Search Shortcut cmd + k | ctrl + k
datasketches

By utilizing the Apache DataSketches library this extension can efficiently compute approximate distinct item counts and estimations of quantiles, while allowing the sketches to be serialized.

Maintainer(s): rustyconover

Installing and Loading

INSTALL datasketches FROM community;
LOAD datasketches;

Example

-- This is just a demonstration of a single sketch type,
-- see the README for more sketches.
--
-- Lets simulate a temperature sensor
CREATE TABLE readings(temp integer);

INSERT INTO readings(temp) select unnest(generate_series(1, 10));

-- Create a sketch by aggregating id over the readings table.
SELECT datasketch_tdigest_rank(datasketch_tdigest(10, temp), 5) from readings;
┌────────────────────────────────────────────────────────────┐
 datasketch_tdigest_rank(datasketch_tdigest(10, "temp"), 5) 
                           double                           
├────────────────────────────────────────────────────────────┤
                                                       0.45 
└────────────────────────────────────────────────────────────┘

-- Put some more readings in at the high end.
INSERT INTO readings(temp) values (10), (10), (10), (10);

-- Now the rank of 5 is moved down.
SELECT datasketch_tdigest_rank(datasketch_tdigest(10, temp), 5) from readings;
┌────────────────────────────────────────────────────────────┐
 datasketch_tdigest_rank(datasketch_tdigest(10, "temp"), 5) 
                           double                           
├────────────────────────────────────────────────────────────┤
                                        0.32142857142857145 
└────────────────────────────────────────────────────────────┘

-- Lets get the cumulative distribution function from the sketch.
SELECT datasketch_tdigest_cdf(datasketch_tdigest(10, temp), [1,5,9]) from readings;
┌──────────────────────────────────────────────────────────────────────────────────┐
 datasketch_tdigest_cdf(datasketch_tdigest(10, "temp"), main.list_value(1, 5, 9)) 
                                     double[]                                     
├──────────────────────────────────────────────────────────────────────────────────┤
 [0.03571428571428571, 0.32142857142857145, 0.6071428571428571, 1.0]              
└──────────────────────────────────────────────────────────────────────────────────┘

-- The sketch can be persisted and updated later when more data
-- arrives without having to rescan the previously aggregated data.
SELECT datasketch_tdigest(10, temp) from readings;
datasketch_tdigest(10, "temp") = \x02\x01\x14\x0A\x00\x04\x00...

About datasketches

This extension provides an interface to the Apache DataSketches library.

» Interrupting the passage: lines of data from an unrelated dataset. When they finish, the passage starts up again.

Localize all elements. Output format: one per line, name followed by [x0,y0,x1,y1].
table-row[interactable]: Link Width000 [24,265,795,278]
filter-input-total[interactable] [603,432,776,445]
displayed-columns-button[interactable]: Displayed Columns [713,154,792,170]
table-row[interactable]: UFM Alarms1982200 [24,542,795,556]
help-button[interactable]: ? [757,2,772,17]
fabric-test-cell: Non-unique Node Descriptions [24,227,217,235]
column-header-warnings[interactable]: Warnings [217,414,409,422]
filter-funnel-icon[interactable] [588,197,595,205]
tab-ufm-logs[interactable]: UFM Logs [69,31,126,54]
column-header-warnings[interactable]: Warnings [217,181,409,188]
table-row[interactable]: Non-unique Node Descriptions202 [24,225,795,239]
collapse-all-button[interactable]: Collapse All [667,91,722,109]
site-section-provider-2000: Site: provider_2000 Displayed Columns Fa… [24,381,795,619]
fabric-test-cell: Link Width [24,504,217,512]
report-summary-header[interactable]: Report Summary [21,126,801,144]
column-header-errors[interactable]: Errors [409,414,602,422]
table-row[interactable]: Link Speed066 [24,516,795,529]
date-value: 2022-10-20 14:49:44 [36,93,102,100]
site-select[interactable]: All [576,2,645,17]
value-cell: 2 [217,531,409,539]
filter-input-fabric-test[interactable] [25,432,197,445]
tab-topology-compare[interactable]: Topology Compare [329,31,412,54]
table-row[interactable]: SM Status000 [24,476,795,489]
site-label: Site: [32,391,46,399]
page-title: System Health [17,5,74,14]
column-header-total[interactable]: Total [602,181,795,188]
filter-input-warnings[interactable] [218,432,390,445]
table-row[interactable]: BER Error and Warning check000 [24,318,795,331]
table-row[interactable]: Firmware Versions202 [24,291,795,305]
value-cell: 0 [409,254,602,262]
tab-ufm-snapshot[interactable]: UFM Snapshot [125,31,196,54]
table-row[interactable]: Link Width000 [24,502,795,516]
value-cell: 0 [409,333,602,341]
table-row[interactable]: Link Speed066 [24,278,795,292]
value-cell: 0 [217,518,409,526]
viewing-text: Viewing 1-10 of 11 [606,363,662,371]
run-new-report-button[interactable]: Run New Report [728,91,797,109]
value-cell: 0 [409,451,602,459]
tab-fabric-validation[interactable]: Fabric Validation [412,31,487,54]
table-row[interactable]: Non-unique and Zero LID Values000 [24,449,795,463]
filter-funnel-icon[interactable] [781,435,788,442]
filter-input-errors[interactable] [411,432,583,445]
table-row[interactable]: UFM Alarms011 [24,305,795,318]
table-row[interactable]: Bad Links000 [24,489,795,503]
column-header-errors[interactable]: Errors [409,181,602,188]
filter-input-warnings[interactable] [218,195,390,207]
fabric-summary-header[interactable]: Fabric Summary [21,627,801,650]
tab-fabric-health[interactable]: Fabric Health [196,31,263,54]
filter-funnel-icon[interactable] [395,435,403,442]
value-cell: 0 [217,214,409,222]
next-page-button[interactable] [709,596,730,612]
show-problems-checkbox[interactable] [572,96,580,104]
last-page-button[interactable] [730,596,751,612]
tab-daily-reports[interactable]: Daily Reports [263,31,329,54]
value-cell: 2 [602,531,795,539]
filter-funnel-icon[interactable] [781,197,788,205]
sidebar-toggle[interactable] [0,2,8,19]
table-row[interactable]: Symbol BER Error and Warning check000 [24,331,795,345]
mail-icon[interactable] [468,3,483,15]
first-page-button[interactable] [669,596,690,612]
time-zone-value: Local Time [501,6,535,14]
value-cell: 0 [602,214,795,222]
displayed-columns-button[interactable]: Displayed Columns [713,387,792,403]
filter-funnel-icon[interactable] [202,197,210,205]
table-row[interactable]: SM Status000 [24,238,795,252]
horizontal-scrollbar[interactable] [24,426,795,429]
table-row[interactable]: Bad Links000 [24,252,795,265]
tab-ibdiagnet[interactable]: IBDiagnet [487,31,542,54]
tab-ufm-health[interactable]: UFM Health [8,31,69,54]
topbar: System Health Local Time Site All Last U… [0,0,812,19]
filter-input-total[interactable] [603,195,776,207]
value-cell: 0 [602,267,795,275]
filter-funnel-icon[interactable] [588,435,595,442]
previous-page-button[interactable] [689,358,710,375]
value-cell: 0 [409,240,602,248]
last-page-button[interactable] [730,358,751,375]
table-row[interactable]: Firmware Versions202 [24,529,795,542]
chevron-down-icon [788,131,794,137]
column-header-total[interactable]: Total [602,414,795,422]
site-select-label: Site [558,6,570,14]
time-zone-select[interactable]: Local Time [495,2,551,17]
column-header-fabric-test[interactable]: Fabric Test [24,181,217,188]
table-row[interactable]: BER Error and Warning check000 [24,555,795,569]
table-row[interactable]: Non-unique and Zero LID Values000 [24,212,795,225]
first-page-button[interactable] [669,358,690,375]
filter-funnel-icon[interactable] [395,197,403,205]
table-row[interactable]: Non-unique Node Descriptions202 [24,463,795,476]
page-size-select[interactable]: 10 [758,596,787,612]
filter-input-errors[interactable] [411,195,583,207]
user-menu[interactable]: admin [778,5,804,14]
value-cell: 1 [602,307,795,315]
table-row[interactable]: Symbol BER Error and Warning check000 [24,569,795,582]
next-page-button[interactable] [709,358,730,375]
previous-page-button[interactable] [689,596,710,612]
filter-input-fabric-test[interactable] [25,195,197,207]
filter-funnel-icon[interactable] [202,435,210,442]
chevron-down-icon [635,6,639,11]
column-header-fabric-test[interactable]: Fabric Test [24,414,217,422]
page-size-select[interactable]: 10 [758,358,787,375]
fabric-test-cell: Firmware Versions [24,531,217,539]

This extension enables users to efficiently compute approximate results for large datasets directly within DuckDB, using state-of-the-art streaming algorithms for distinct counting, quantile estimation, and more.

Why use this extension?

DuckDB already has great implementations of HyperLogLog via approx_count_distinct(x) and TDigest via approx_quantile(x, pos), but it doesn't expose the internal state of the aggregates nor allow the the user to tune all of the parameters of the sketches. This extension allows data sketches to be serialized as BLOBs which can be stored and shared across different systems, processes, and environments without loss of fidelity. This makes data sketches highly useful in distributed data processing pipelines.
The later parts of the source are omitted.